I’m excited to see a whole new wave of digital health experiences that address the most essential human need in taking care of ourselves.

5. Jun Kim, Facebook, Data Engineer

The upcoming 2021 technology that excites me the most is the long-anticipated Apache Airflow 2.0 release. Ever since its initial release in 2015, Apache Airflow has been one of the most popular workflow management systems—if not the most popular — in data engineering.

Its great success can be attributed to the fact that it allows workflows to be written as code, simple but yet effective GUI, and its general flexibility in structuring data pipelines. With the new 2.0 release, everyone’s favorite workflow management system will get even better. Airflow 2.0 will have many impressive added features, including fully supported and comprehensive REST API, TaskFlow API, and Task Groups. And it also offers many improvements that include simplified Kubernetes Executor, scheduler with low latency, and even more intuitive GUI.

I am excited to try out the new and improved Airflow.

6. Michael Mirandi, Saturn Cloud.io, Head of Strategy

There are several technology trends that I’m excited to watch in 2021, but none more than the growing popularity of GPU computing in data science and machine learning. The shift is driven by performance first, as well as ease of use made possible through open source project RAPIDS. If you aren’t familiar with it, RAPIDS enables users to execute Python code on NVIDIA hardware (disclaimer: NVIDIA sponsors the project).

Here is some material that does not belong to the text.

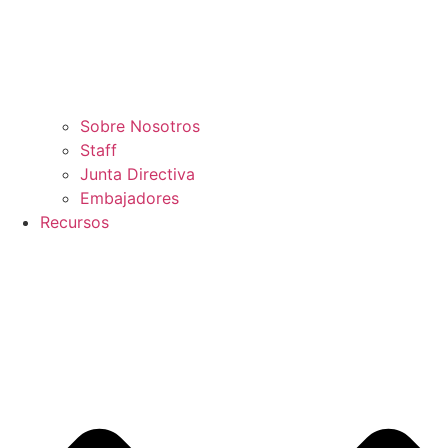
Sobre Nosotros
Staff
Junta Directiva
Embajadores
Recursos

The team released the results of the industry-standard Big Data Analytics Benchmarks earlier this year, where they outperformed by nearly 20x! It’s also interesting that these benchmarks demonstrate not only the power of GPU computing for data science workloads but also its ability to accelerate traditional data engineering ETL jobs. Will this lead to even wider adoption of Python? I’d be willing to bet on it, especially as a new crop of data science startups have recently released distributed GPU computing platforms — that is the ability to spin up a cluster of GPUs in the cloud for unprecedented speed.

Tech in 2021 and Beyond

There is a lot to look forward to in 2021, whether it be pre-packaged SOTA NLP models that can be used with one line of code, natural language queries, or improvements in frameworks like Airflow.

Small and large technology companies seemed to have continued on, even with all the Zoom fatigue.

We hope that 2021 will not only lead to technology improvements but will also be a year where we progress in areas that lifts everyone’s boats.

Thanks for reading and good luck in the new year!